With the sounds coming from the USC practice fields of coaches screaming, and athlete’s scrambling to get it right, you would think that it was late August, not early June. But a quick check of the thermometer sets the record straight.
Sweat was the prominent product for the football campers and coaches alike. The stifling heat rose above 90 degrees, as the recruits put all efforts into either solidifying their early reputations, or trying to make a name for themselves.
Right in the middle of it all was the Gamecocks head football coach, Steve Spurrier. While most head coaches make quick cameos before and/or after the mini-camps, especially the big name coaches, the Head Ball Coach had been there every minute of each camp.
What’s more, he isn’t up in some tower, overlooking the entire process. SOS was right there in the mix of the drills, showing by example and teaching the young prospects exactly how they should do it.
He brings something to the table few other head coaches can, the time and experience of playing the quarterback position at its highest level. He won the Heisman Trophy as the all-everything quarterback at the University of Florida in 1966. So, when the ole ball coach jumps in and actually shows his guys how to do it, they pay strict attention.
He hasn’t just done it on the field, either. He won six conference championships and the 1996 national championship as a head coach.
So you will have to excuse my bewilderment, over a few short weeks ago, when newspaper, magazine and internet articles came out everywhere proclaiming that Steve Spurrier was ready to hang it up, because he had handed off the play calling duties to his son, Steve Spurrier Jr.
I read article after article, where the writers would state that “The Ole Ball Coach was close to hanging it up.” They wrote these ridiculous statements, even after he had said many times that he was doing this to allow him more time to work specifically with his offense, and especially with the quarterbacks.
He also gave a stable of reasoning, anchored by the fact that Steve Jr. had coached with him for more than 11 years, and knew exactly, by this point, what he wanted to do offensively.
Coach Spurrier also spoke in detail about having to work extensively with the defense and the special teams last season, and how he looked up one day and realized that he was doing everything. It was at that point, that he understood how it caused his offense to suffer.
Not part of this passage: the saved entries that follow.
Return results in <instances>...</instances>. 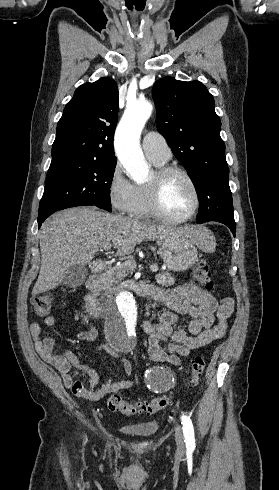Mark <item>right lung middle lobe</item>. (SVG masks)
Returning a JSON list of instances; mask_svg holds the SVG:
<instances>
[{"label": "right lung middle lobe", "instance_id": "right-lung-middle-lobe-1", "mask_svg": "<svg viewBox=\"0 0 279 490\" xmlns=\"http://www.w3.org/2000/svg\"><path fill=\"white\" fill-rule=\"evenodd\" d=\"M115 166L116 158H82L51 164L38 219L77 203L92 204L110 212Z\"/></svg>", "mask_w": 279, "mask_h": 490}]
</instances>
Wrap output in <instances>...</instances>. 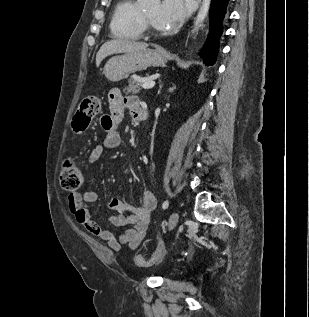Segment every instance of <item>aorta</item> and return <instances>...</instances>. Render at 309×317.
Returning a JSON list of instances; mask_svg holds the SVG:
<instances>
[{
	"mask_svg": "<svg viewBox=\"0 0 309 317\" xmlns=\"http://www.w3.org/2000/svg\"><path fill=\"white\" fill-rule=\"evenodd\" d=\"M159 1L160 0H143L145 5H151V4H154V3H159ZM210 3H211V0H203L202 1V4H201L200 9L198 11L196 20L194 22V28L192 30L193 34L196 33L199 30V28L201 27L203 21L207 17V14H208V11H209V8H210Z\"/></svg>",
	"mask_w": 309,
	"mask_h": 317,
	"instance_id": "aorta-1",
	"label": "aorta"
}]
</instances>
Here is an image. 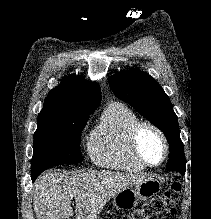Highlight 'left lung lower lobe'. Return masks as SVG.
<instances>
[{"instance_id": "left-lung-lower-lobe-1", "label": "left lung lower lobe", "mask_w": 211, "mask_h": 219, "mask_svg": "<svg viewBox=\"0 0 211 219\" xmlns=\"http://www.w3.org/2000/svg\"><path fill=\"white\" fill-rule=\"evenodd\" d=\"M167 167L173 168L175 171L181 173L185 172V162L182 161L181 153L178 150L170 149Z\"/></svg>"}]
</instances>
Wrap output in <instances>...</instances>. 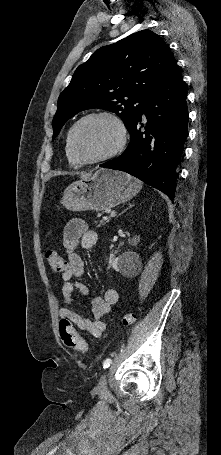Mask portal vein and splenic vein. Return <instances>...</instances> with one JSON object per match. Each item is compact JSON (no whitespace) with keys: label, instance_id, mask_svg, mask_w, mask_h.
Listing matches in <instances>:
<instances>
[{"label":"portal vein and splenic vein","instance_id":"portal-vein-and-splenic-vein-1","mask_svg":"<svg viewBox=\"0 0 221 455\" xmlns=\"http://www.w3.org/2000/svg\"><path fill=\"white\" fill-rule=\"evenodd\" d=\"M103 220L107 221V220H108V217H103Z\"/></svg>","mask_w":221,"mask_h":455}]
</instances>
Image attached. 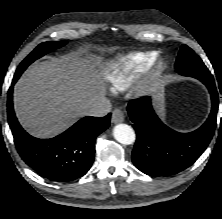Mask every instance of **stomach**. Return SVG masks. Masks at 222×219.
I'll list each match as a JSON object with an SVG mask.
<instances>
[{"label":"stomach","instance_id":"stomach-1","mask_svg":"<svg viewBox=\"0 0 222 219\" xmlns=\"http://www.w3.org/2000/svg\"><path fill=\"white\" fill-rule=\"evenodd\" d=\"M162 96H163V90L161 89L157 94V99L161 98Z\"/></svg>","mask_w":222,"mask_h":219}]
</instances>
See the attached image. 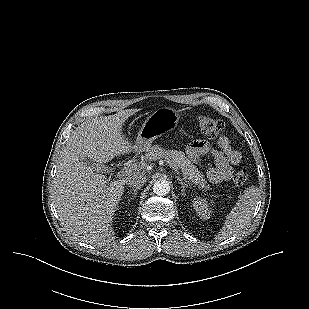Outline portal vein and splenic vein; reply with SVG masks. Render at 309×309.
Returning a JSON list of instances; mask_svg holds the SVG:
<instances>
[{
	"instance_id": "portal-vein-and-splenic-vein-1",
	"label": "portal vein and splenic vein",
	"mask_w": 309,
	"mask_h": 309,
	"mask_svg": "<svg viewBox=\"0 0 309 309\" xmlns=\"http://www.w3.org/2000/svg\"><path fill=\"white\" fill-rule=\"evenodd\" d=\"M167 164L171 165V163L169 161H166ZM172 166V165H171ZM138 167L137 164H132V165H128L127 167H124L122 170L117 172V176L118 177H122L124 176L126 173L131 172L133 170H135ZM173 169L175 170V168L173 167ZM176 171V170H175Z\"/></svg>"
}]
</instances>
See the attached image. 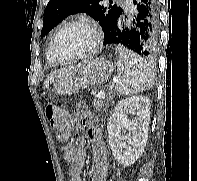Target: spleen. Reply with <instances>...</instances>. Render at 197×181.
Segmentation results:
<instances>
[{
  "instance_id": "obj_1",
  "label": "spleen",
  "mask_w": 197,
  "mask_h": 181,
  "mask_svg": "<svg viewBox=\"0 0 197 181\" xmlns=\"http://www.w3.org/2000/svg\"><path fill=\"white\" fill-rule=\"evenodd\" d=\"M117 62L118 80L116 91L120 95L143 92L154 84V73L146 61L119 45Z\"/></svg>"
}]
</instances>
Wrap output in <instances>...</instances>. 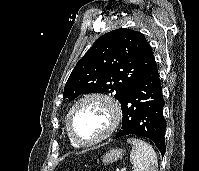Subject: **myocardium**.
<instances>
[{
	"instance_id": "obj_1",
	"label": "myocardium",
	"mask_w": 199,
	"mask_h": 171,
	"mask_svg": "<svg viewBox=\"0 0 199 171\" xmlns=\"http://www.w3.org/2000/svg\"><path fill=\"white\" fill-rule=\"evenodd\" d=\"M88 101L100 102L108 109L110 114V126L105 131V133L99 136L98 138L89 141H83L80 140L75 135L71 124V118L77 107ZM121 119H122V110L119 102L114 97L105 93L91 92L81 96L72 104L66 115V128L68 135L73 142H75L78 146L87 147L98 144L107 139L108 137H110L118 128Z\"/></svg>"
}]
</instances>
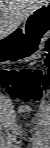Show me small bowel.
<instances>
[{
	"instance_id": "1",
	"label": "small bowel",
	"mask_w": 50,
	"mask_h": 148,
	"mask_svg": "<svg viewBox=\"0 0 50 148\" xmlns=\"http://www.w3.org/2000/svg\"><path fill=\"white\" fill-rule=\"evenodd\" d=\"M32 108L28 105H21L18 107L17 111L18 112H26V111H31ZM15 126V130H16V138L12 143H7L6 141H4L3 143V147H11V148H19L22 147L20 145L21 141H23L24 139H26L27 134L24 131L23 128H21L20 126ZM34 147H39V148H45L47 147L46 144H39L37 146Z\"/></svg>"
}]
</instances>
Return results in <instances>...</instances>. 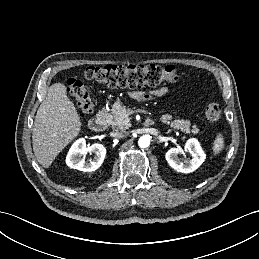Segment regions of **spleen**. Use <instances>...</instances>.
<instances>
[{"instance_id": "1", "label": "spleen", "mask_w": 259, "mask_h": 259, "mask_svg": "<svg viewBox=\"0 0 259 259\" xmlns=\"http://www.w3.org/2000/svg\"><path fill=\"white\" fill-rule=\"evenodd\" d=\"M223 148H224V138H223V135L219 133L213 142L212 149L215 154H218L220 153L221 150H223Z\"/></svg>"}]
</instances>
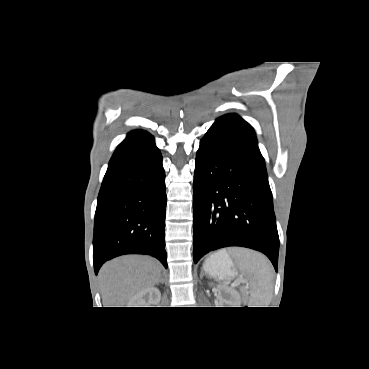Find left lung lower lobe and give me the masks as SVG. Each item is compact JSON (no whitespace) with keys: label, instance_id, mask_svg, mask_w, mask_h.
<instances>
[{"label":"left lung lower lobe","instance_id":"obj_1","mask_svg":"<svg viewBox=\"0 0 369 369\" xmlns=\"http://www.w3.org/2000/svg\"><path fill=\"white\" fill-rule=\"evenodd\" d=\"M194 262L228 246L263 252L278 266L279 237L265 161L250 124L218 118L200 141L193 182Z\"/></svg>","mask_w":369,"mask_h":369}]
</instances>
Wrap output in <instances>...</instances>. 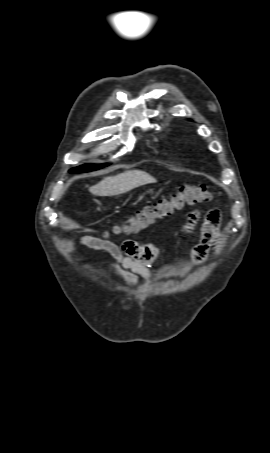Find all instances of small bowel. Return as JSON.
I'll list each match as a JSON object with an SVG mask.
<instances>
[{
    "label": "small bowel",
    "instance_id": "1",
    "mask_svg": "<svg viewBox=\"0 0 270 453\" xmlns=\"http://www.w3.org/2000/svg\"><path fill=\"white\" fill-rule=\"evenodd\" d=\"M200 218V211L190 212L186 223L181 227V233L185 236L192 235ZM220 223V210L212 209L204 215L200 227V241L191 253L195 265H201L210 248L217 245L220 238ZM79 244L109 254L115 261L110 267L111 271L132 286H137L140 279L152 278L151 267L159 257V249L155 245H140L130 239L123 241L121 245H116L108 240L87 235L80 238Z\"/></svg>",
    "mask_w": 270,
    "mask_h": 453
}]
</instances>
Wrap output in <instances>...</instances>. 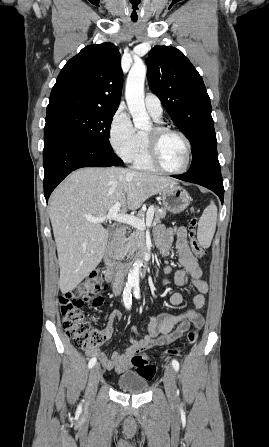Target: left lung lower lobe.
I'll return each mask as SVG.
<instances>
[{"mask_svg": "<svg viewBox=\"0 0 269 447\" xmlns=\"http://www.w3.org/2000/svg\"><path fill=\"white\" fill-rule=\"evenodd\" d=\"M180 180L192 182L204 186L215 192L223 203L224 187L221 172L211 173L200 177H189L186 174L174 176Z\"/></svg>", "mask_w": 269, "mask_h": 447, "instance_id": "0a47b994", "label": "left lung lower lobe"}]
</instances>
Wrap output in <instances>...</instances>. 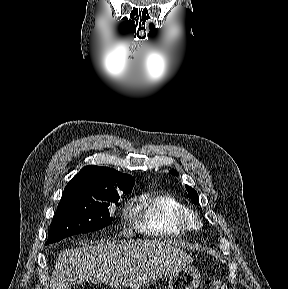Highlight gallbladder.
I'll list each match as a JSON object with an SVG mask.
<instances>
[{"instance_id":"1","label":"gallbladder","mask_w":288,"mask_h":289,"mask_svg":"<svg viewBox=\"0 0 288 289\" xmlns=\"http://www.w3.org/2000/svg\"><path fill=\"white\" fill-rule=\"evenodd\" d=\"M83 282H84V279L81 276L75 274L74 272L69 274V283L70 284H78L79 285V284H82Z\"/></svg>"}]
</instances>
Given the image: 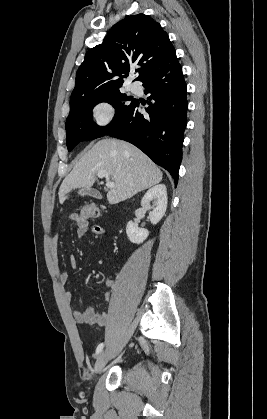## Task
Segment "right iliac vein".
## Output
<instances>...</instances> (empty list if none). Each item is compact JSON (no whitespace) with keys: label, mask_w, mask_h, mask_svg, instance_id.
<instances>
[{"label":"right iliac vein","mask_w":267,"mask_h":419,"mask_svg":"<svg viewBox=\"0 0 267 419\" xmlns=\"http://www.w3.org/2000/svg\"><path fill=\"white\" fill-rule=\"evenodd\" d=\"M108 360H109V352L107 351L101 352L97 357L95 367H94V373L95 374L99 373L102 370V368L106 365Z\"/></svg>","instance_id":"right-iliac-vein-1"}]
</instances>
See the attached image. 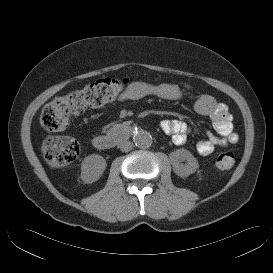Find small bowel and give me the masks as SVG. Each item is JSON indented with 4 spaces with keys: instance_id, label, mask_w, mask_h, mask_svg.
Returning a JSON list of instances; mask_svg holds the SVG:
<instances>
[{
    "instance_id": "c3829d8e",
    "label": "small bowel",
    "mask_w": 273,
    "mask_h": 273,
    "mask_svg": "<svg viewBox=\"0 0 273 273\" xmlns=\"http://www.w3.org/2000/svg\"><path fill=\"white\" fill-rule=\"evenodd\" d=\"M184 88L187 83L150 84L144 81L131 82L127 91L120 98L124 100H139L147 96H156L166 100L180 101L184 98ZM195 111L211 119L215 132L206 131V138L197 142V151L203 156L211 154L216 148L233 145L238 142V135L232 128V117L226 105L219 103L210 95L199 96L194 103ZM161 129L172 136L175 145L186 143L191 127L184 121L164 120Z\"/></svg>"
}]
</instances>
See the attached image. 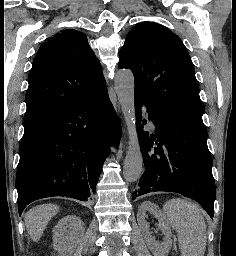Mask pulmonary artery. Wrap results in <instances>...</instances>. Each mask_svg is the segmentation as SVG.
<instances>
[{"instance_id":"obj_1","label":"pulmonary artery","mask_w":236,"mask_h":256,"mask_svg":"<svg viewBox=\"0 0 236 256\" xmlns=\"http://www.w3.org/2000/svg\"><path fill=\"white\" fill-rule=\"evenodd\" d=\"M143 112H144V114H145L147 117H149V113H148L146 107H143Z\"/></svg>"}]
</instances>
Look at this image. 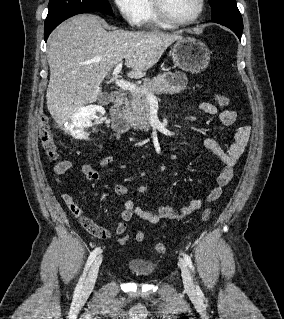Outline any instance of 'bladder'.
<instances>
[{
  "label": "bladder",
  "instance_id": "31cf9c89",
  "mask_svg": "<svg viewBox=\"0 0 284 319\" xmlns=\"http://www.w3.org/2000/svg\"><path fill=\"white\" fill-rule=\"evenodd\" d=\"M129 271L140 277H149L156 271V264L148 259L131 258L127 262Z\"/></svg>",
  "mask_w": 284,
  "mask_h": 319
}]
</instances>
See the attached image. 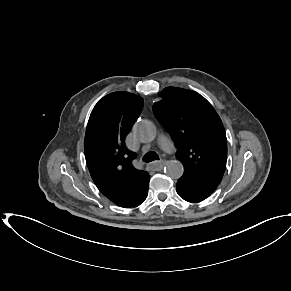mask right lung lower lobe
<instances>
[{"label":"right lung lower lobe","mask_w":291,"mask_h":291,"mask_svg":"<svg viewBox=\"0 0 291 291\" xmlns=\"http://www.w3.org/2000/svg\"><path fill=\"white\" fill-rule=\"evenodd\" d=\"M147 194H148V192L143 196V198L140 201L132 203L131 205H118V206H121V207H136V206L140 205L146 199Z\"/></svg>","instance_id":"1"}]
</instances>
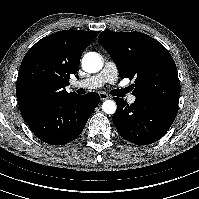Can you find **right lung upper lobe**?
Masks as SVG:
<instances>
[{"label": "right lung upper lobe", "instance_id": "obj_1", "mask_svg": "<svg viewBox=\"0 0 199 199\" xmlns=\"http://www.w3.org/2000/svg\"><path fill=\"white\" fill-rule=\"evenodd\" d=\"M98 31L63 30L49 35L26 53L22 60L16 96L22 115L55 101L75 95L68 93L71 74H75L83 51Z\"/></svg>", "mask_w": 199, "mask_h": 199}]
</instances>
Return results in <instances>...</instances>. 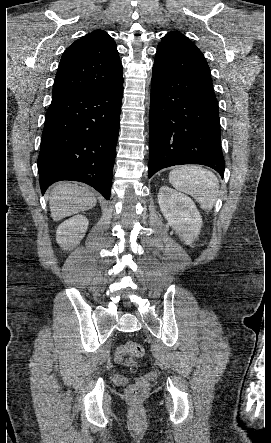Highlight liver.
Returning a JSON list of instances; mask_svg holds the SVG:
<instances>
[{
    "mask_svg": "<svg viewBox=\"0 0 271 443\" xmlns=\"http://www.w3.org/2000/svg\"><path fill=\"white\" fill-rule=\"evenodd\" d=\"M49 204L51 218L54 222H58L67 216L90 210L96 206L97 200L88 188H82L79 184L62 182L54 186L50 192Z\"/></svg>",
    "mask_w": 271,
    "mask_h": 443,
    "instance_id": "obj_1",
    "label": "liver"
}]
</instances>
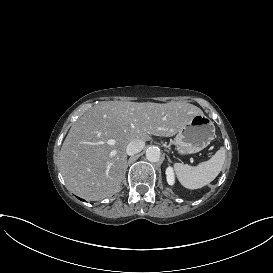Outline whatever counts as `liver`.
I'll use <instances>...</instances> for the list:
<instances>
[{
	"instance_id": "liver-1",
	"label": "liver",
	"mask_w": 273,
	"mask_h": 273,
	"mask_svg": "<svg viewBox=\"0 0 273 273\" xmlns=\"http://www.w3.org/2000/svg\"><path fill=\"white\" fill-rule=\"evenodd\" d=\"M202 110L189 103L105 102L75 122L63 142L60 169L70 189L97 201L120 192L126 147L149 134L175 135Z\"/></svg>"
}]
</instances>
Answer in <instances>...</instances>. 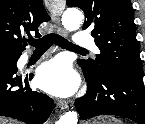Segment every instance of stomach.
Wrapping results in <instances>:
<instances>
[{
  "label": "stomach",
  "mask_w": 145,
  "mask_h": 124,
  "mask_svg": "<svg viewBox=\"0 0 145 124\" xmlns=\"http://www.w3.org/2000/svg\"><path fill=\"white\" fill-rule=\"evenodd\" d=\"M86 124H122L119 120L113 117H100L97 120H94L92 123Z\"/></svg>",
  "instance_id": "1"
}]
</instances>
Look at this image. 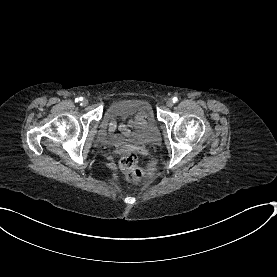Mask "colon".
Segmentation results:
<instances>
[{
    "instance_id": "1",
    "label": "colon",
    "mask_w": 277,
    "mask_h": 277,
    "mask_svg": "<svg viewBox=\"0 0 277 277\" xmlns=\"http://www.w3.org/2000/svg\"><path fill=\"white\" fill-rule=\"evenodd\" d=\"M116 160L120 164V168L126 179L131 182H136L141 179L145 171V166L141 162V155L135 149H122L118 151Z\"/></svg>"
}]
</instances>
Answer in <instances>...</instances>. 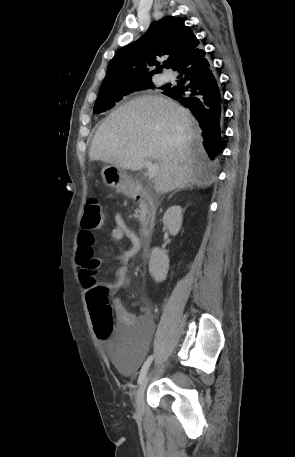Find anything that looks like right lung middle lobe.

So he made all of the necessary corrections during the offseason, in hiring arguably the best Special Teams Coordinator in the nation, coach Ray Rychleski. He also made an excellent hire in Defensive Coordinator Ellis Johnson, to oversee his defenders.
Having competent coaches to oversee the play calling, special teams and the defense will give coach Spurrier plenty of time to work expansively with his offense.
But if any of you guys have any doubts as to who is going to be running the Gamecock offense, you need only to take a quick look out on the practice fields over the last couple of minicamps.
It is very evident that the Head Ball Coach still loves coaching up close and personal, and he is nowhere near ready to just sit out on the front porch.